WHAT IS EXPECTED.
Search the data below for the word "alex" and copy each line that holds it.

########################################

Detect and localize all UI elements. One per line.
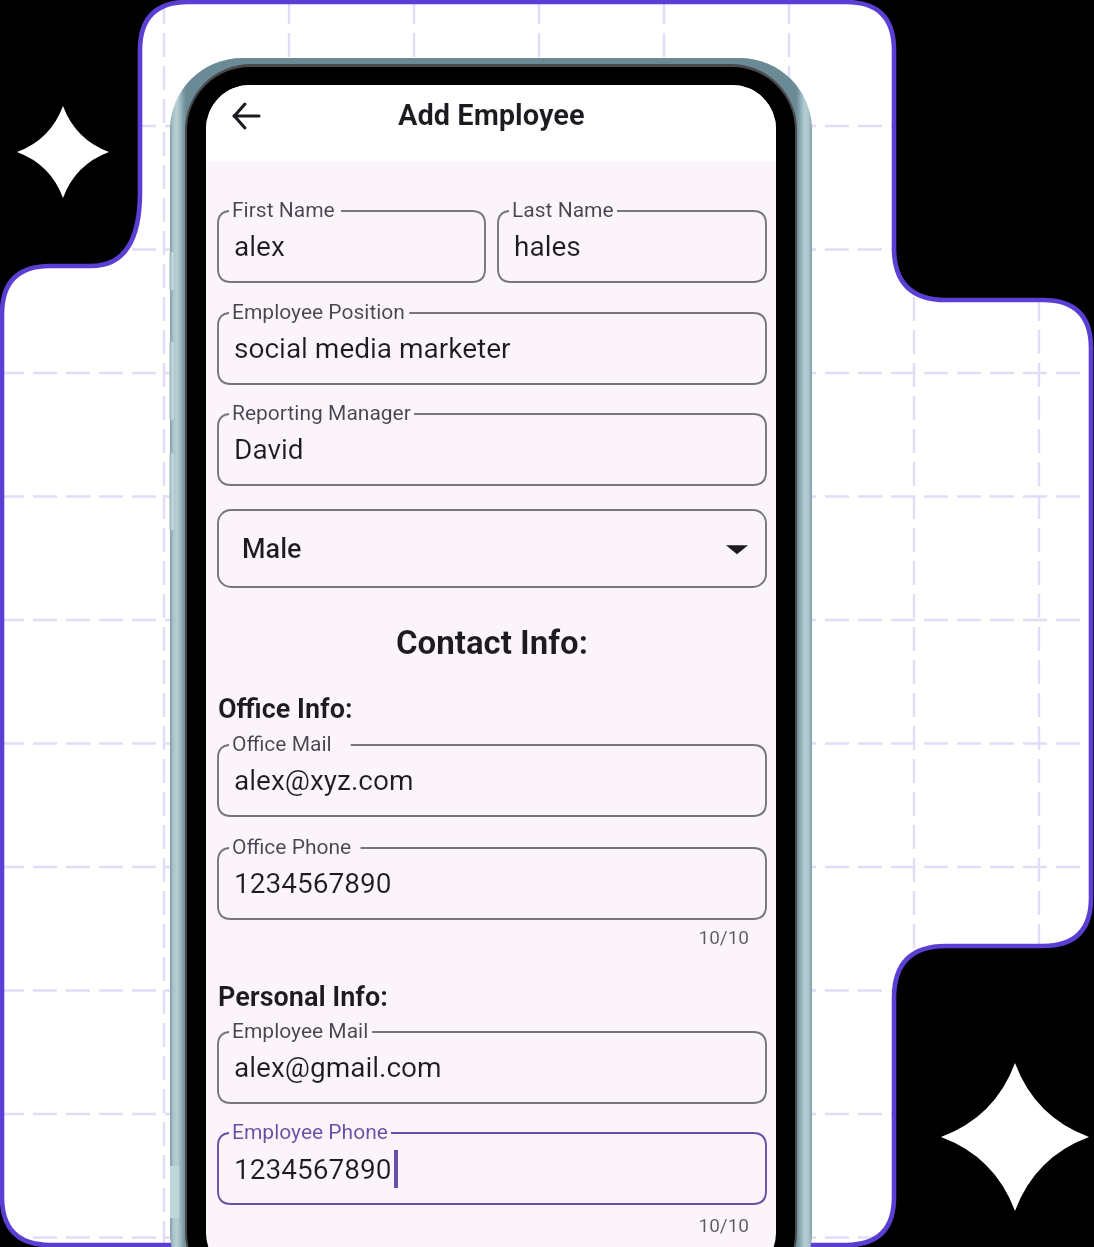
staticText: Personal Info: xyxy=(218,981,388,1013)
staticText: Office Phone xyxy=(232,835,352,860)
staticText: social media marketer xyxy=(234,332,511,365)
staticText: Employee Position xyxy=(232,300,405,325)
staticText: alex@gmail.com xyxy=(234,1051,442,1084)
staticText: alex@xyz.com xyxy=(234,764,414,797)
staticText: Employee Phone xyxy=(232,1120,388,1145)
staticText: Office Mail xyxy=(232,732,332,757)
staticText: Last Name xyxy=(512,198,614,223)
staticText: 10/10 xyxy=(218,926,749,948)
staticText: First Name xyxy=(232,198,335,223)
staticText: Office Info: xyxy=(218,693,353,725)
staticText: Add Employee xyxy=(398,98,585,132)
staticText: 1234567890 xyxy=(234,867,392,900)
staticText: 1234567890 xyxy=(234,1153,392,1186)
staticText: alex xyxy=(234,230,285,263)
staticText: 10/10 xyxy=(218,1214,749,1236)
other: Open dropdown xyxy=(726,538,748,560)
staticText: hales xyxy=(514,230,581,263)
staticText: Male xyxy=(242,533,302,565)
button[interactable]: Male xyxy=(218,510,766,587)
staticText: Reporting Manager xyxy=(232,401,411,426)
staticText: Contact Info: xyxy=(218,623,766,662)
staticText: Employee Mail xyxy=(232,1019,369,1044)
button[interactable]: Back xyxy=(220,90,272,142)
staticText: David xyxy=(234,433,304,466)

########################################

ANSWER TO THIS PROBLEM.
staticText: alex@gmail.com xyxy=(234,1051,442,1084)
staticText: alex@xyz.com xyxy=(234,764,414,797)
staticText: alex xyxy=(234,230,285,263)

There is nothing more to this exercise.